Epothilones appear far less susceptible to tumour resistance mechanisms known to affect the taxanes. These include overexpression of P-glycoprotein, β -tubulin mutations and high microtubule-associated protein tau expression.

Clinical studies suggest that epothilones are active in breast cancer patients whose disease has progressed while on taxanes. This makes epothilones, such as ixabepilone, a potentially valuable new class of anti-cancer agents for patients with taxane-resistant cancer.

Clinical trials support use of ixabepilone in breast cancer

In December 2008, data from two Phase III clinical trials of the drug involving about 2,000 patients was presented at the San Antonio Breast Cancer Symposium (SABCS). Data from the pooled analysis of the subset of 443 patients with triple negative breast cancer indicated that Ixempra plus capecitabine was the first combination regimen to show statistically significant PFS compared to capecitabine alone.

The overall response rate was 31% compared to 15% for patients who were administered capecitabine alone. The new data demonstrated the effectiveness of Ixempra plus capecitabine in improving progression-free survival in triple negative metastatic breast cancer patients.

The efficacy of ixabepilone was demonstrated in a series of clinical trials in which the drug was administered either alone (monotherapy) or in combination with capecitabine to patients with metastatic breast cancer.

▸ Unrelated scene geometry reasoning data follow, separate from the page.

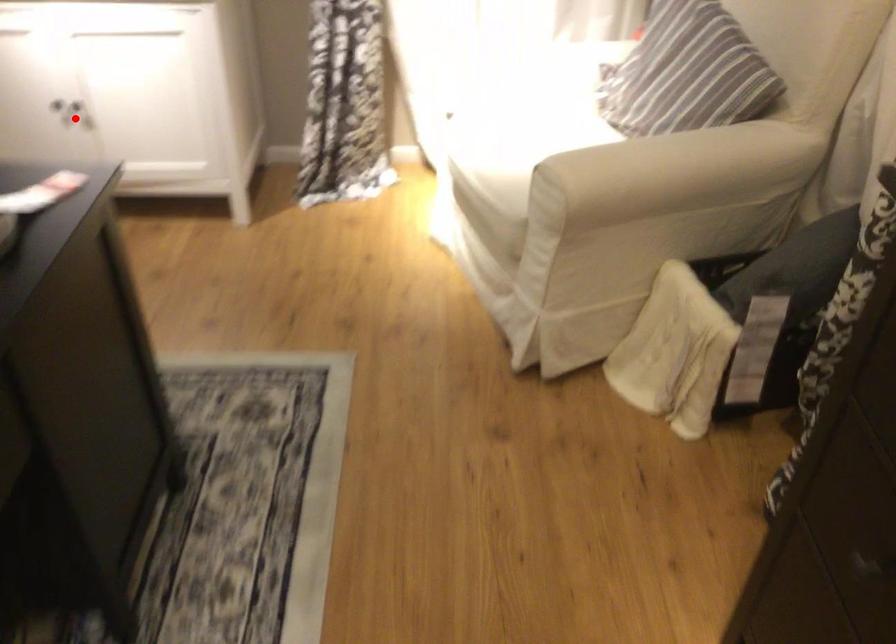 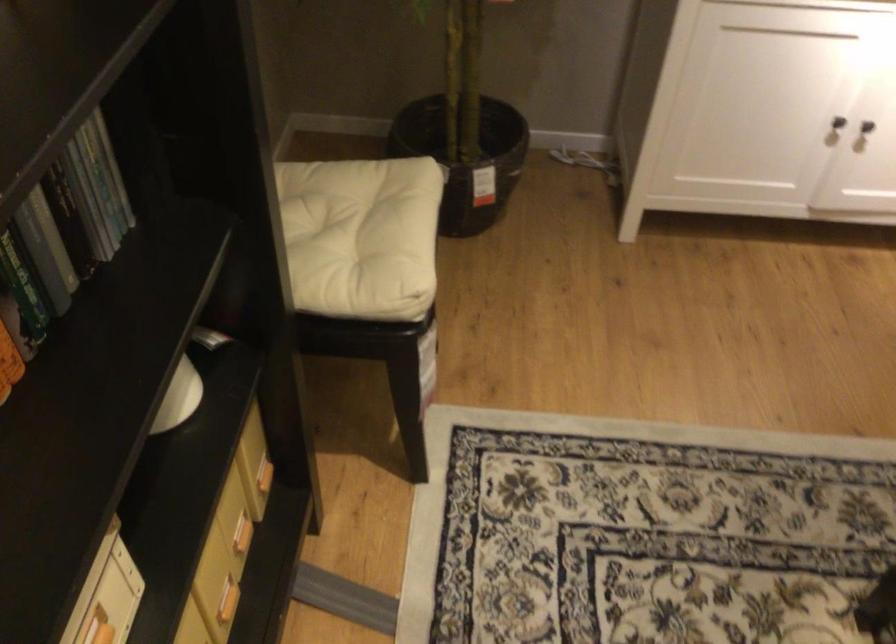 Find the pixel in the second image that matches the highlighted location in the first image.

(866, 126) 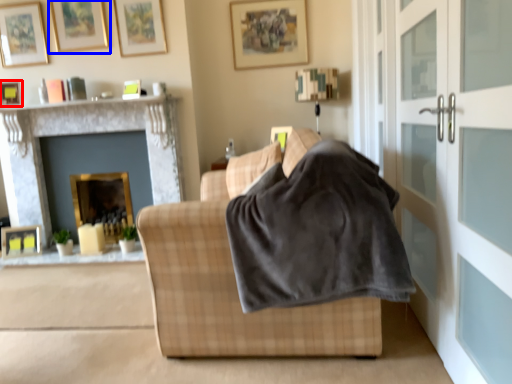 Question: Which object is further to the camera taking this photo, picture frame (highlighted by a red box) or picture frame (highlighted by a blue box)?

Choices:
 (A) picture frame
 (B) picture frame

Answer: (B) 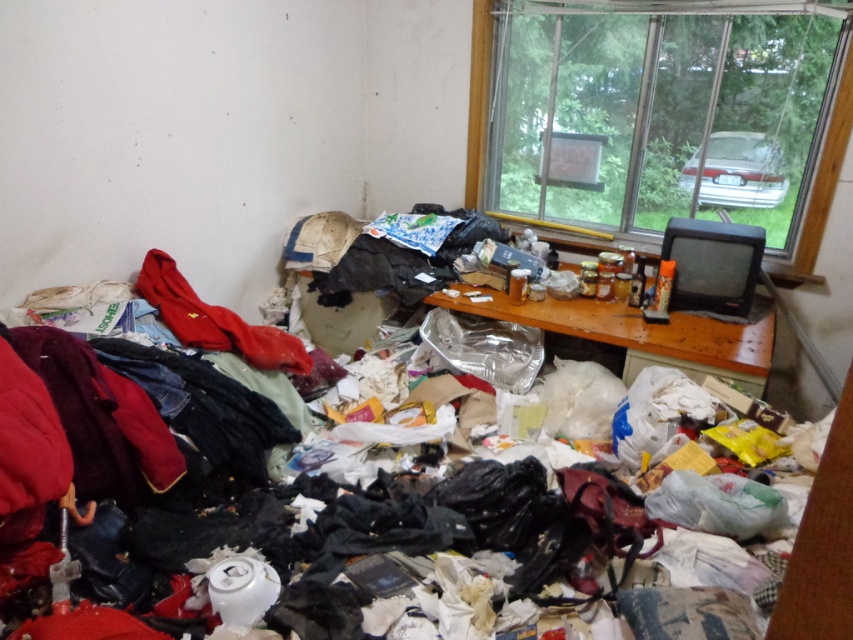 Question: Does shiny plastic bags at center have a smaller size compared to matte red sweatshirt at left?

Choices:
 (A) yes
 (B) no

Overall the data indicate that in this difficult-to-treat population, ixabepilone can induce measurable tumour responses and increase progression free survival.

“Ixabepilone is seen as clinically attractive because of its complete lack of cross-resistance with commonly used drugs.”

In 49 patients with taxane-resistant metastatic breast cancer, 12% partially responded to treatment with ixabepilone. Among responders in this study, median response duration was 10.4 months; median time to progression was 2.2 months and median survival 7.9 months.

Ixabepilone also proved effective in a study of 23 taxane-naïve patients with metastatic breast cancer, where 57% achieved a partial response and 26% stable disease while on ixabepilone therapy.

Of 126 patients with advanced breast cancer resistant to anthracyclines, taxanes and capecitabine, treatment with ixabepilone produced a response in 18% of patients, with 50% having stable disease.

Results from a 752-patient study, in which patients with anthracycline- and taxane-resistant breast cancer received ixabepilone plus capecitabine or capecitabine alone, showed that combination therapy was more effective than capecitabine alone; progression-free survival was 5.8 and 4.2 months respectively.

In addition to the 40% increase in progression-free survival, more than twice as many patients achieved an objective tumour response in the combination treatment arm compared with those on capecitabine alone (35% vs. 14%).

Side effects are an acknowledged problem with cytotoxic agents, with neurotoxicity a known side effect of tubulin-active drugs. In the ixabepilone trials in breast cancer patients, adverse events included treatment-related neuropathy.

Marketing commentary

Although there have been major advances in the treatment of breast cancer in the last ten to 15 years, it remains a disease for which additional treatments are still needed to improve outcome. The epothilones represent a potentially important new class of anti-cancer drugs, especially for patients who develop resistance to standard therapies. In addition to potent anti-tumour activity, ixabepilone is seen as clinically attractive because of its complete lack of cross-resistance with commonly used drugs including taxanes.